Après on est passés au café; j'ai eu le malheur d'accepter une tasse de café chez eux un jour, et depuis lors on ne me demande plus mon avis, on me sert d'office la tasse pleine de ce jus de chaussette amer assorti de sucres qui ne fondent pas, histoire de ne servir à rien. Moi j'ai souri, carressé les chats, souri, mangé du gâteau, souri... C'est important de se rappeler de sourire, parce qu'à force de se sentir invisible, on a tendance à oublier et à trop laisser voir à quel point on s'emmerde.
Un jour, je parlerai finnois et je me sentirai à l'aise avec eux (on peut toujours rêver). Ce jour-là je téléphonerai moi-même pour leur présenter une excuse très plausible le jour où j'ai pas envie de les voir, vu que leur fils se refuse obstinément à leur raconter la moindre carabistouille sans importance.

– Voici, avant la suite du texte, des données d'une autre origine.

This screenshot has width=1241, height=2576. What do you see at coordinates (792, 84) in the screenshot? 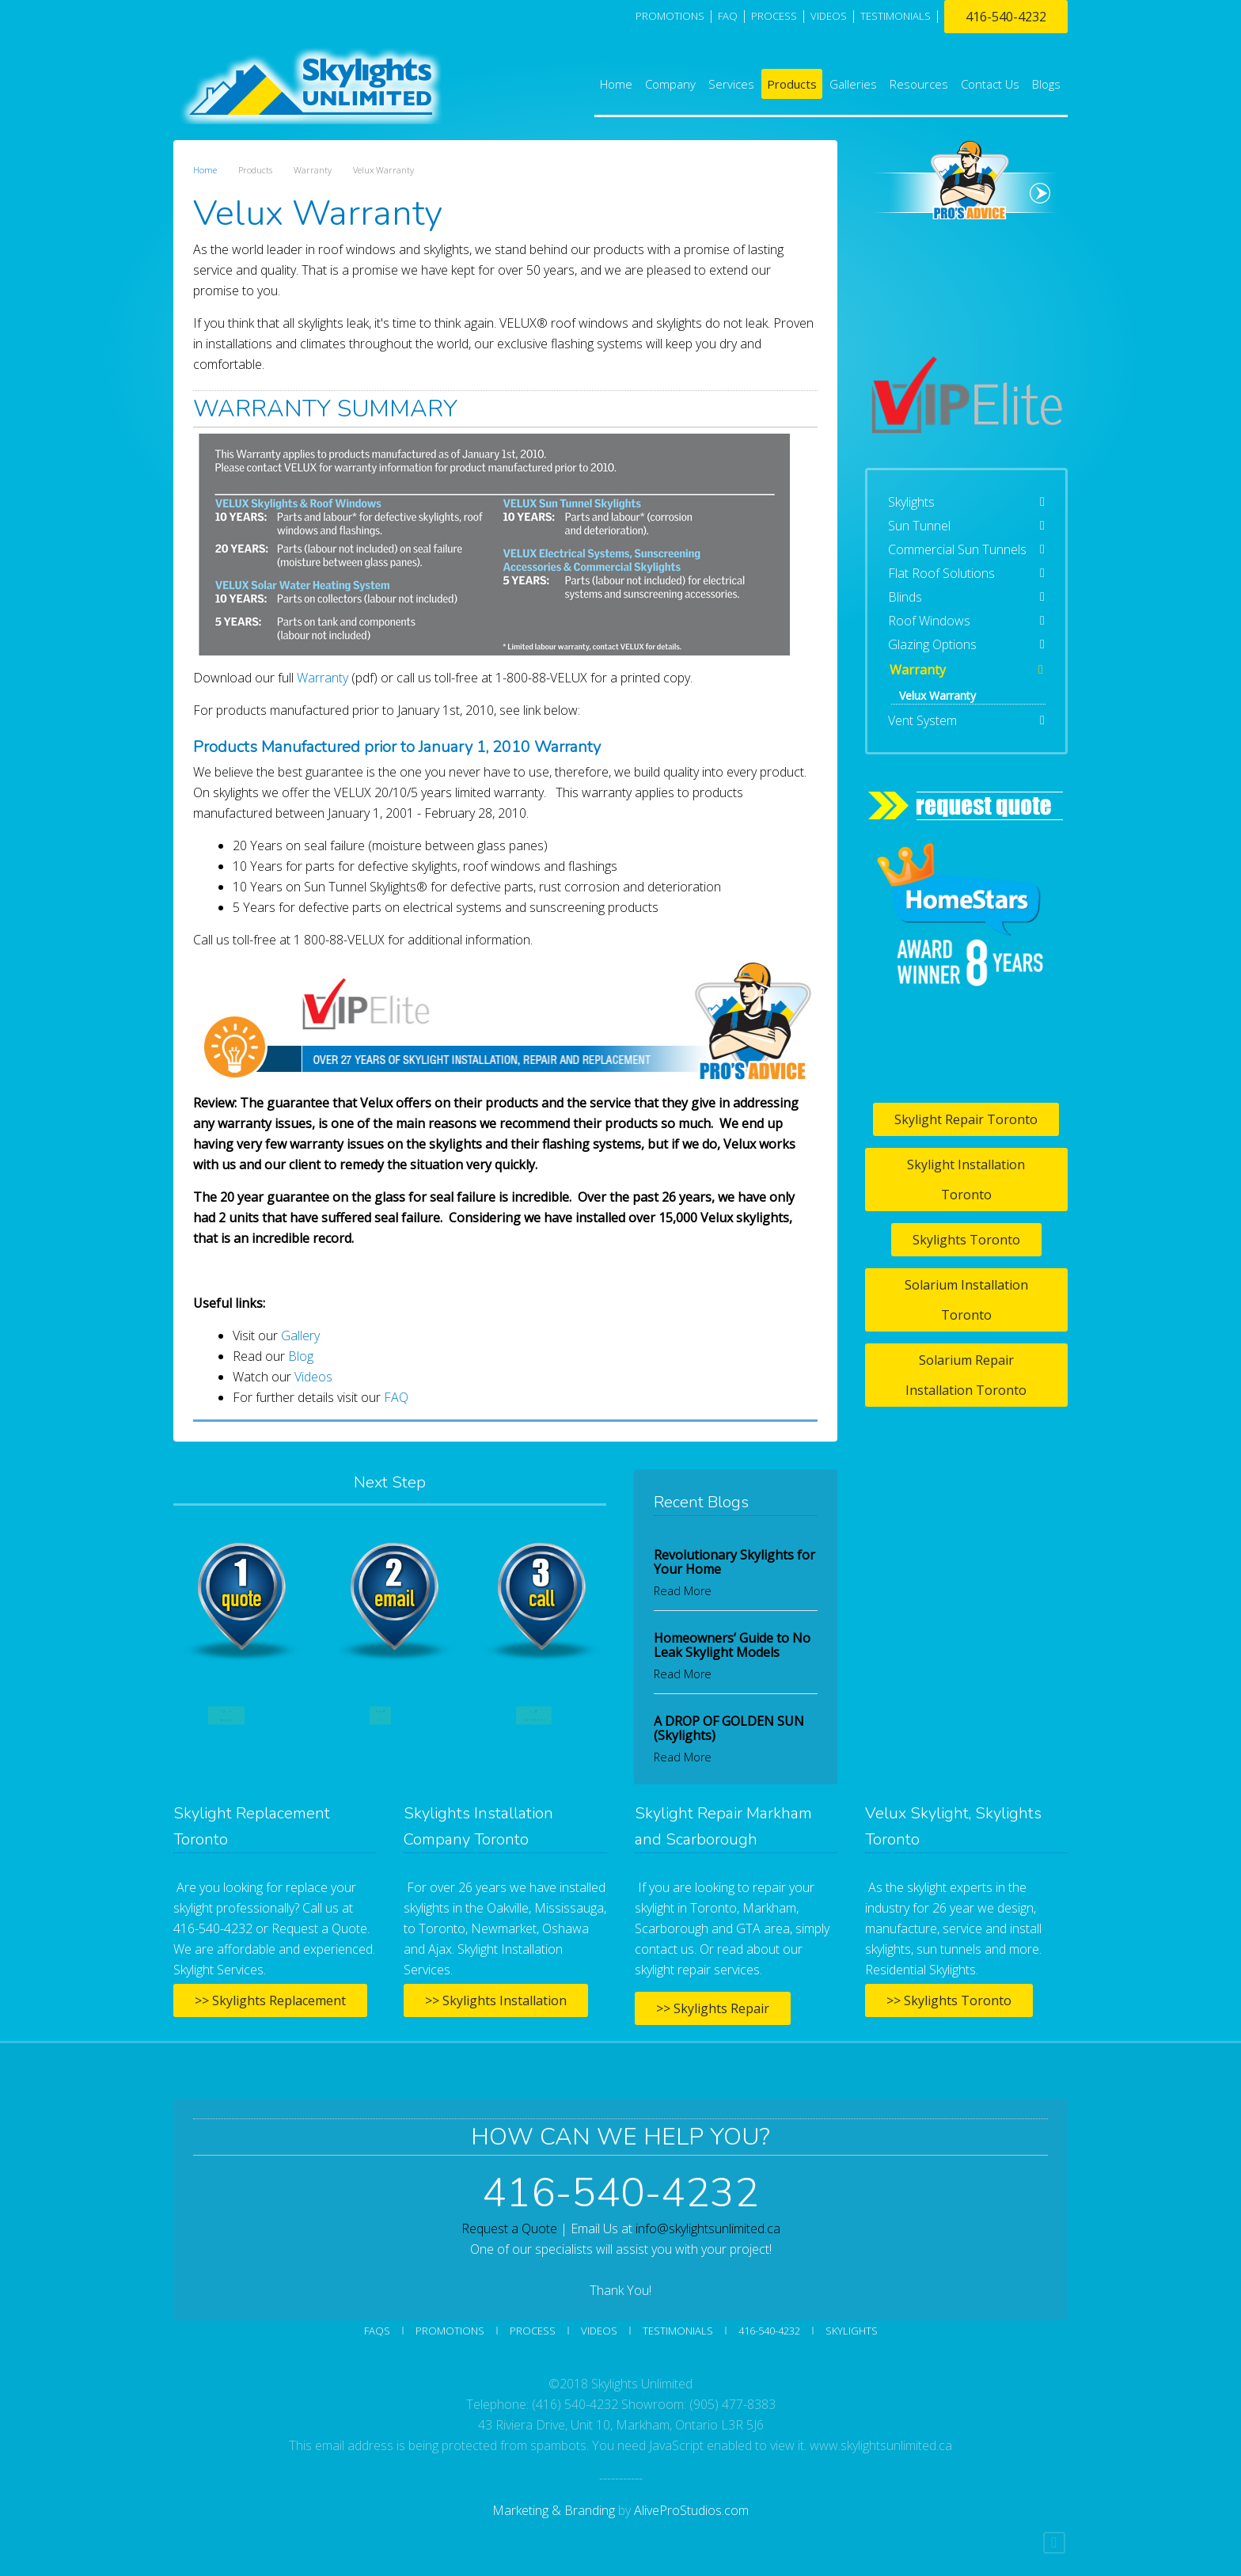 I see `Products` at bounding box center [792, 84].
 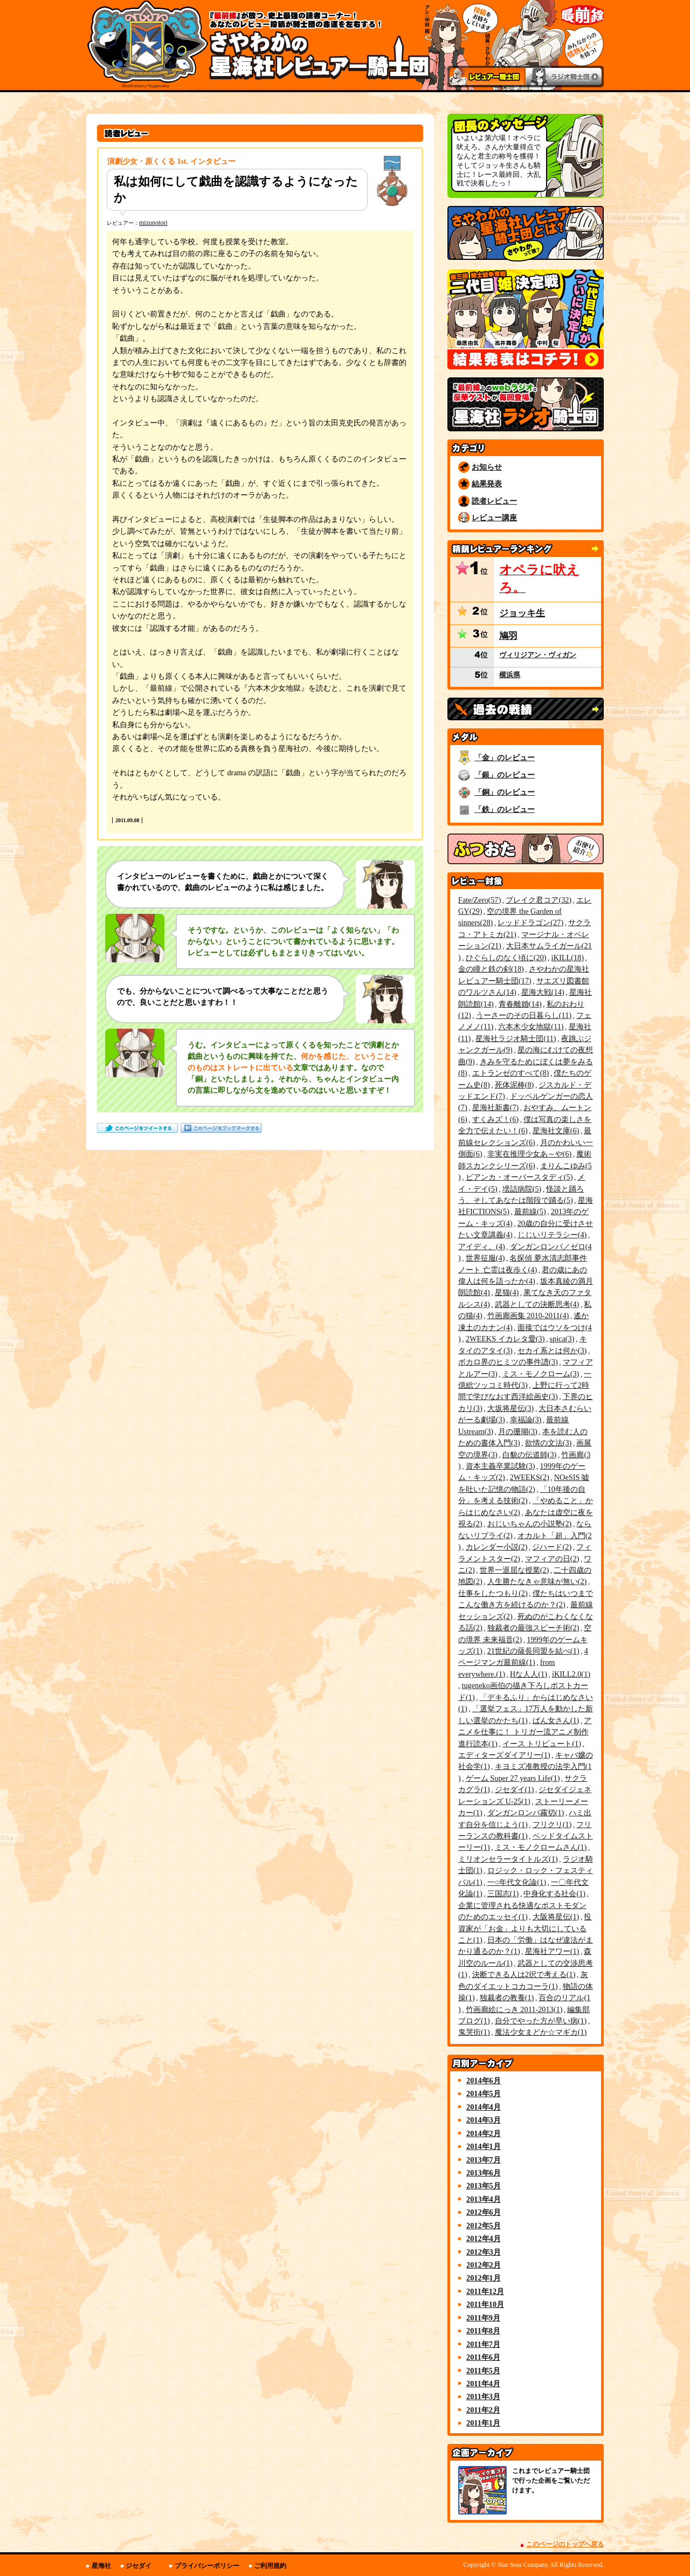 I want to click on 2011年12月, so click(x=485, y=2291).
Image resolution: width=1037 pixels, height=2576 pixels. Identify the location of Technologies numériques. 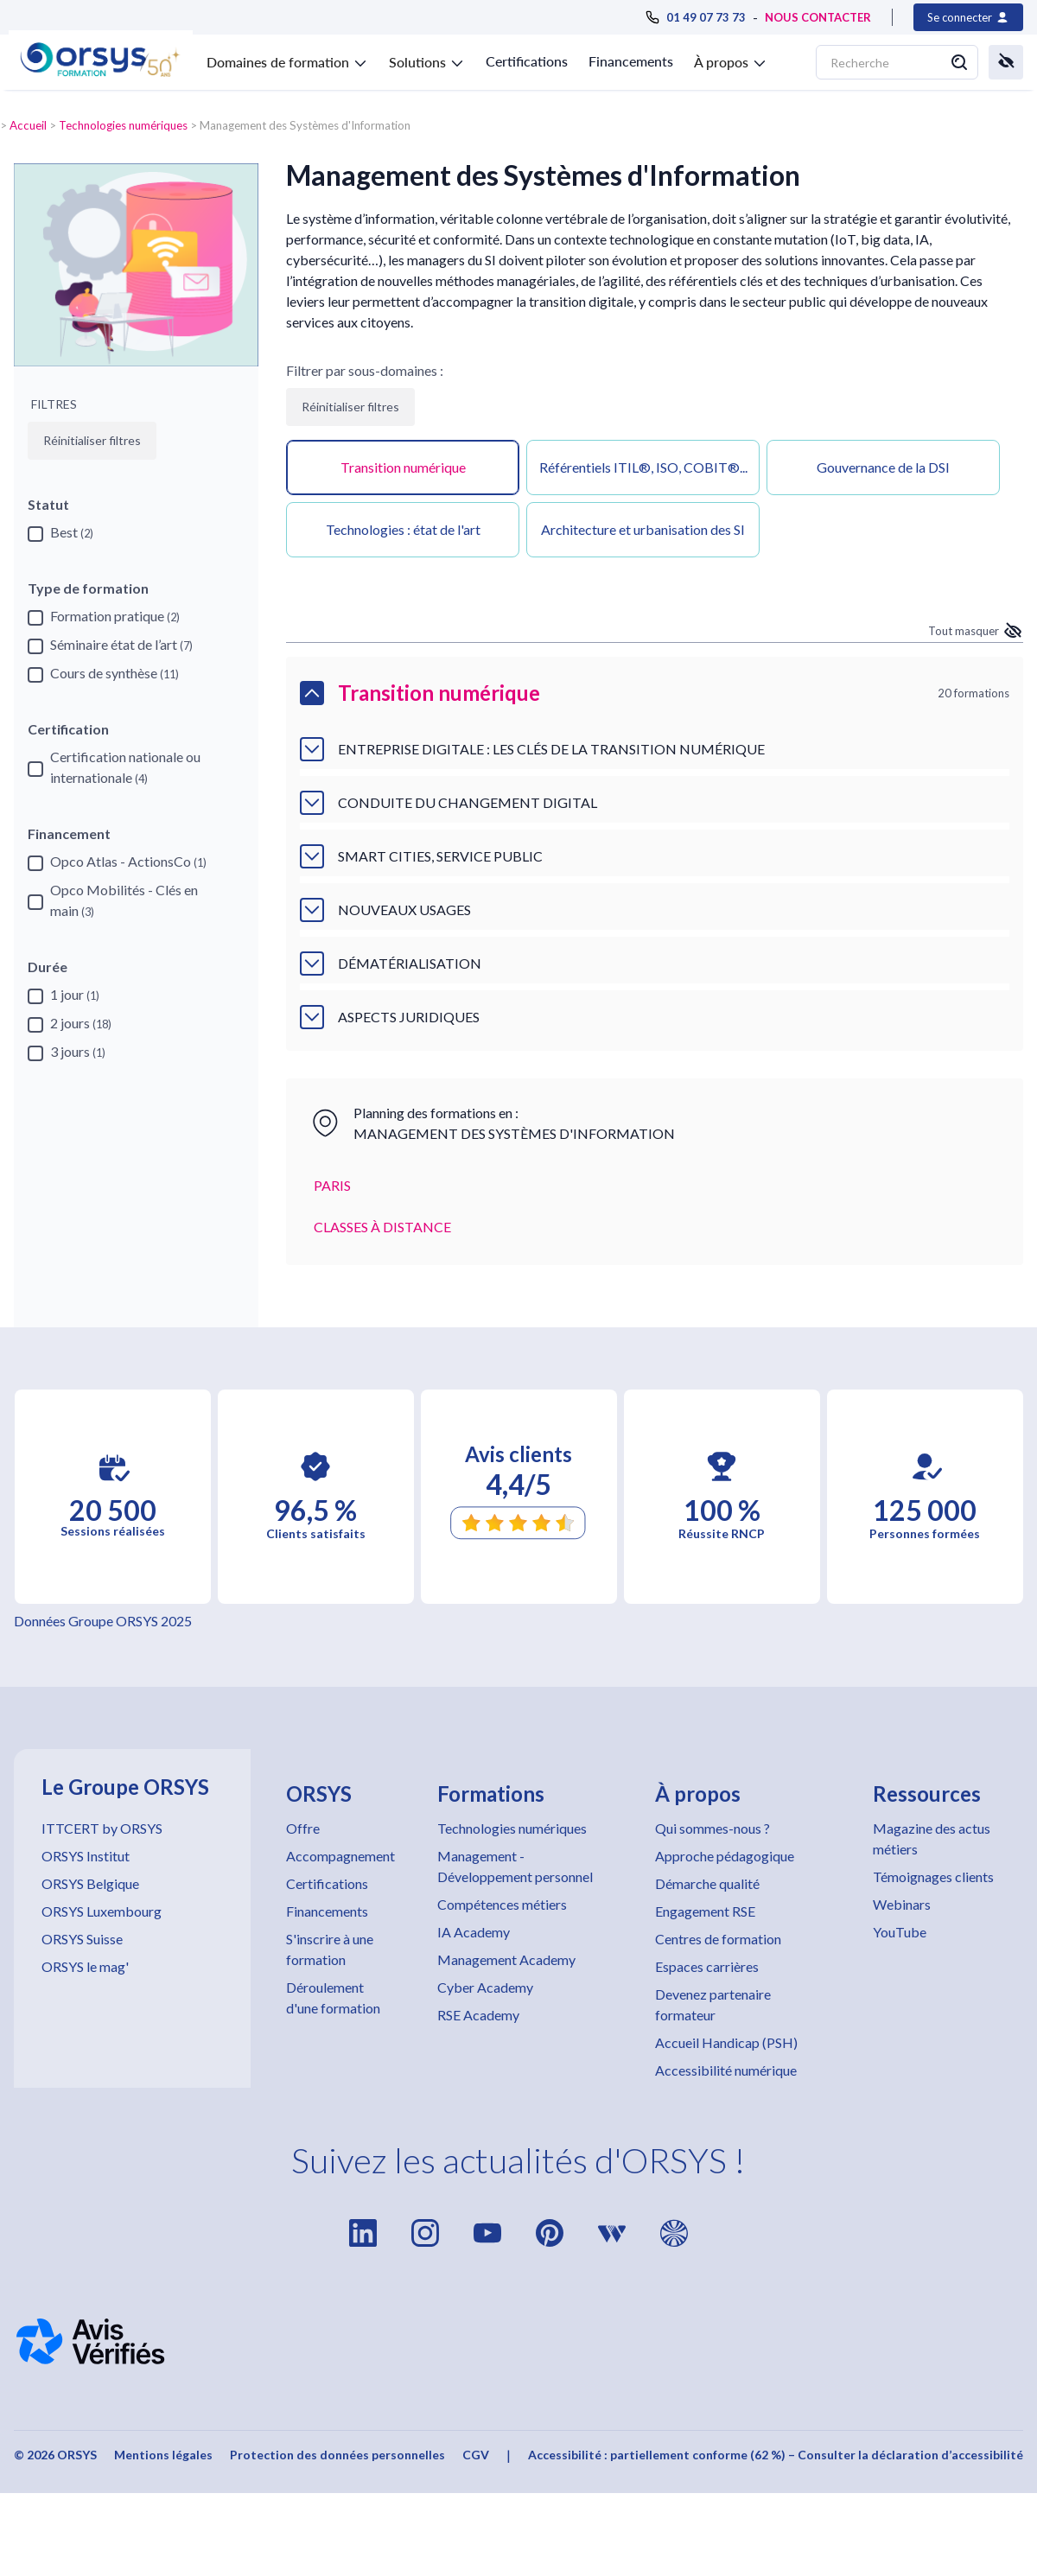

Ce jour-là je les ferai peut-être un peu rire et ils se diront avec étonnement: "mais elle a de la personnalité cette poupée-là !". Ce jour-là, j'aurai enfin l'impression d'exister un peu à leurs yeux, et peut-être même que je ne devrai plus me forcer pour sourire.
Et ce jour-là, je leur apprendrai à faire le café.
Récit très drôle, je ne connaissais pas le mot carabistouille.
ReplyDeleteTout ça te donne une motivation supplémentaire pour apprendre le finnois ;-)
drôle à première vue mais pas tant que ça finalement. Se sentir étrangère dans une famille qui est quand même un peu la sienne, c'est un peu dur dur. Mais très beau billet en tout cas.
ReplyDelete@Scribe: je suppose que c'est du belge ;)
ReplyDelete@Valérie: justement, ce n'est pas ma famille, que je sache... Je suis sûre qu'ils n'ont pas envie de me voir d'ailleurs, ils m'invitent par politesse et peut-être parce qu'ils pensent que comme on est toujours ensemble, leur fils ne pourrait pas vivre une heure sans moi. D'un autre côté, le fils en question m'oblige à venir parce que comme ses parents m'invitent, il pense qu'ils ont envie de me voir. Tout ceci n'est qu'un immense malentendu :D
Le fait qu'ils ne parviennent pas à communiquer avec toi (et je ne parle pas seulement de la langue) ne veut pas forcément dire qu'ils ne t'aiment pas.